Si les deux principaux ennemis qui s’affrontent dans le nord de l’Ethiopie disent à peu près la vérité, la guerre qui dure et s’étend dans ce pays de 110 millions d’habitants, dont on espérait qu’il puisse tenir le rôle – ironie suprême – de pôle sécuritaire régional, est l’une des plus meurtrières de la planète.
Dans un communiqué daté du 30 août, les rebelles des Forces de défense tigréennes (TDF) – du nom de leur fief régional, structurées autour de l’ancien parti Front populaire de libération du Tigré (TPLF), ayant dominé la coalition au pouvoir durant près de trente ans – ont annoncé avoir récemment tué 3 073 hommes des « forces ennemies », c’est-à-dire de la coalition fédérale gouvernementale, et en avoir blessé 4 473.

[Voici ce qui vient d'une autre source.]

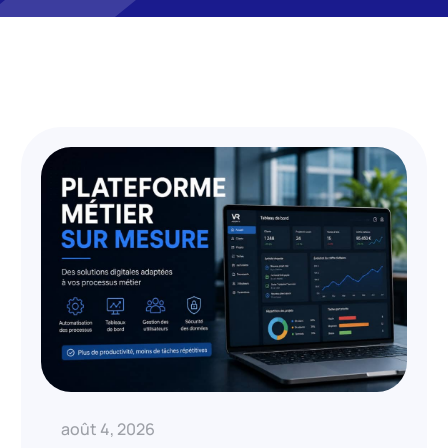
août 4, 2026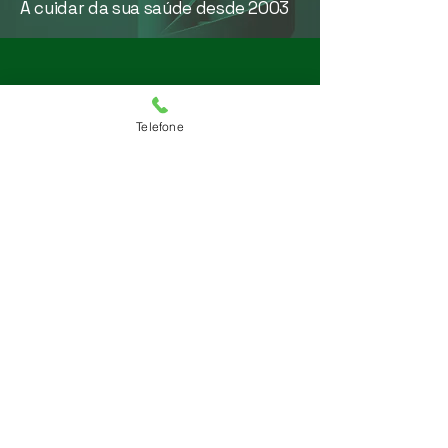
A cuidar da sua saúde desde 2003
Telefone
Contato
969 990 656
|
212 311 342
E-mail
geral@drliberto.pt
Clínica de Telheiras
Rua Prista Monteiro
nº29A
1600-792
Lisboa
Clínica de Montijo
Avenida João XXIII Nº
338
2870-159
Montijo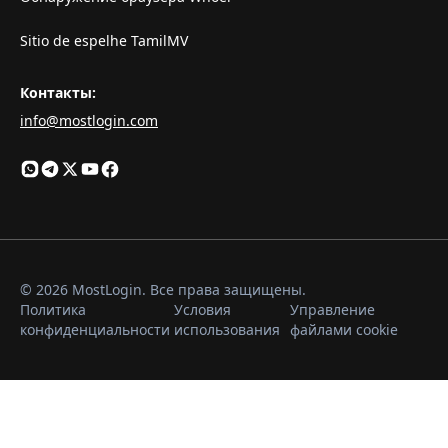
Sitio de espelhe TamilMV
Контакты
:
info@mostlogin.com
© 2026 MostLogin. Все права защищены.
Политика
Условия
Управление
конфиденциальности
использования
файлами cookie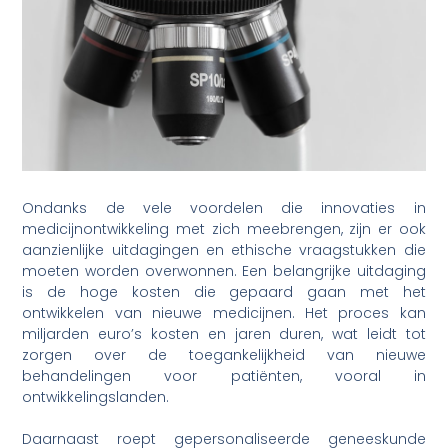
Ondanks de vele voordelen die innovaties in
medicijnontwikkeling met zich meebrengen, zijn er ook
aanzienlijke uitdagingen en ethische vraagstukken die
moeten worden overwonnen. Een belangrijke uitdaging
is de hoge kosten die gepaard gaan met het
ontwikkelen van nieuwe medicijnen. Het proces kan
miljarden euro’s kosten en jaren duren, wat leidt tot
zorgen over de toegankelijkheid van nieuwe
behandelingen voor patiënten, vooral in
ontwikkelingslanden.
Daarnaast roept gepersonaliseerde geneeskunde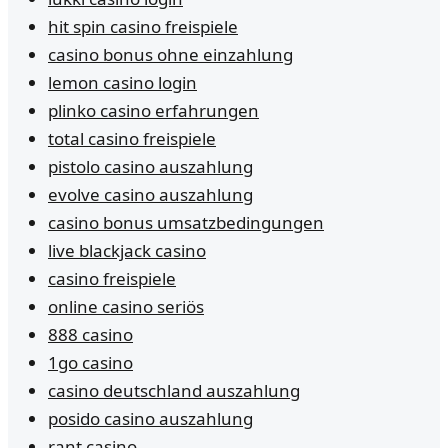
hit spin casino freispiele
casino bonus ohne einzahlung
lemon casino login
plinko casino erfahrungen
total casino freispiele
pistolo casino auszahlung
evolve casino auszahlung
casino bonus umsatzbedingungen
live blackjack casino
casino freispiele
online casino seriös
888 casino
1go casino
casino deutschland auszahlung
posido casino auszahlung
rant casino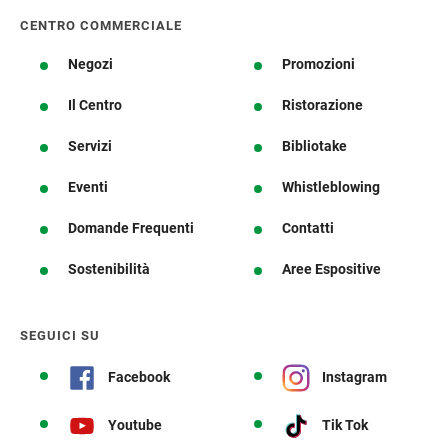
CENTRO COMMERCIALE
Negozi
Promozioni
Il Centro
Ristorazione
Servizi
Bibliotake
Eventi
Whistleblowing
Domande Frequenti
Contatti
Sostenibilità
Aree Espositive
SEGUICI SU
Facebook
Instagram
Youtube
Tik Tok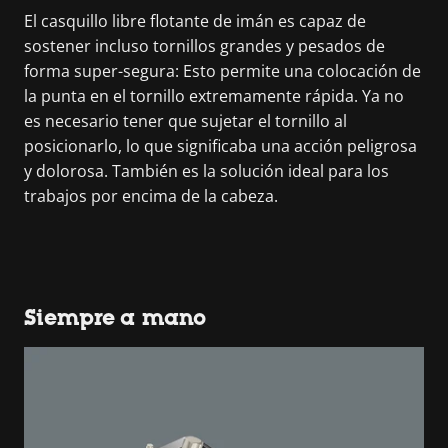
El casquillo libre flotante de imán es capaz de
sostener incluso tornillos grandes y pesados de
forma super-segura: Esto permite una colocación de
la punta en el tornillo extremamente rápida. Ya no
es necesario tener que sujetar el tornillo al
posicionarlo, lo que significaba una acción peligrosa
y dolorosa. También es la solución ideal para los
trabajos por encima de la cabeza.
Siempre a mano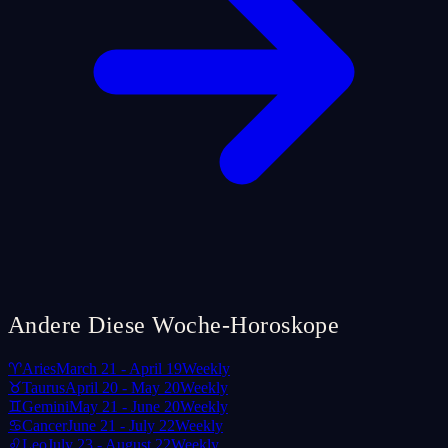
Andere Diese Woche-Horoskope
♈
Aries
March 21 - April 19
Weekly
♉
Taurus
April 20 - May 20
Weekly
♊
Gemini
May 21 - June 20
Weekly
♋
Cancer
June 21 - July 22
Weekly
♌
Leo
July 23 - August 22
Weekly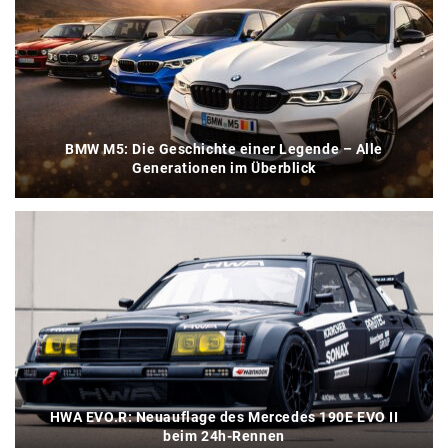
BMW M5: Die Geschichte einer Legende – Alle
Generationen im Überblick
HWA EVO.R: Neuauflage des Mercedes 190E EVO II
beim 24h-Rennen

En face, les forces loyales au premier ministre, Abiy Ahmed, sont regroupées autour de la portion de l’armée fédérale qui n’a pas basculé côté rebelle, lors du déclenchement de la guerre en novembre 2020. Elles sont appuyées par les effectifs en pleine expansion de diverses milices, groupes paramilitaires et « forces spéciales » de plusieurs Etats régionaux éthiopiens. Et disposent de deux cartes tactiques à abattre en dernier recours. D’une part, de drones, dont certains ont été commandés à la Turquie ; d’autre part, de l’acteur extérieur crucial de ce conflit : l’Erythrée voisine qui serait capable de déployer une vingtaine de divisions en Ethiopie et est déjà intervenue à plusieurs reprises. Selon un bilan donné ces derniers jours par le gouvernement, plus de 5 600 rebelles ont été tués au cours des dernières opérations militaires.
Trois fronts ouverts
Près de 10 000 morts, donc, au total. Ces chiffres ne sont pas invraisemblables, tant est sérieuse l’extension des combats en Ethiopie depuis le début de l’été. Après une phase de progression des TDF, en juillet-août, les loyalistes mènent désormais la contre-offensive. Les combats se déroulent sur trois fronts : est (région Afar), ouest (région Amhara), auxquels s’ajoute à présent un front central en direction de la ville de Dessié, à 400 kilomètres au nord de la capitale, Addis-Abeba. S’il y a quelques semaines, les rebelles espéraient encore percer vers le Soudan, ils restaient bloqués dans l’ouest du Tigré – leur propre région – par une ligne solide de troupes loyalistes et de miliciens amhara, renforcée par un retour, fin août, de troupes érythréennes.
Dès le mois de juin, conscients que le confinement dans la poche du Tigré, avec quatre millions de civils au bord de la famine, électricité et téléphone coupés, signait leur condamnation à terme, les rebelles avaient conçu une manœuvre de contournement de l’obstacle. Entamant une progression vers la région Amhara, ils s’étaient ensuite alliés avec un groupe armé de l’Afar. Fin août, des sources tigréennes estimaient pouvoir monter en puissance le long de cet axe oriental pour couper l’artère logistique vitale reliant Addis-Abeba au port de Djibouti. Des responsables TDF avaient alors transmis des messages au gouvernement djiboutien, affirmant qu’il n’y avait là nulle intention belliqueuse à son égard : la manœuvre, purement tactique, visait à ouvrir un corridor alternatif passant par l’Afar, contigu au Tigré. Il s’agissait déjà d’une solution de repli, alors qu’ils échouaient, depuis juillet, à percer en direction du Soudan.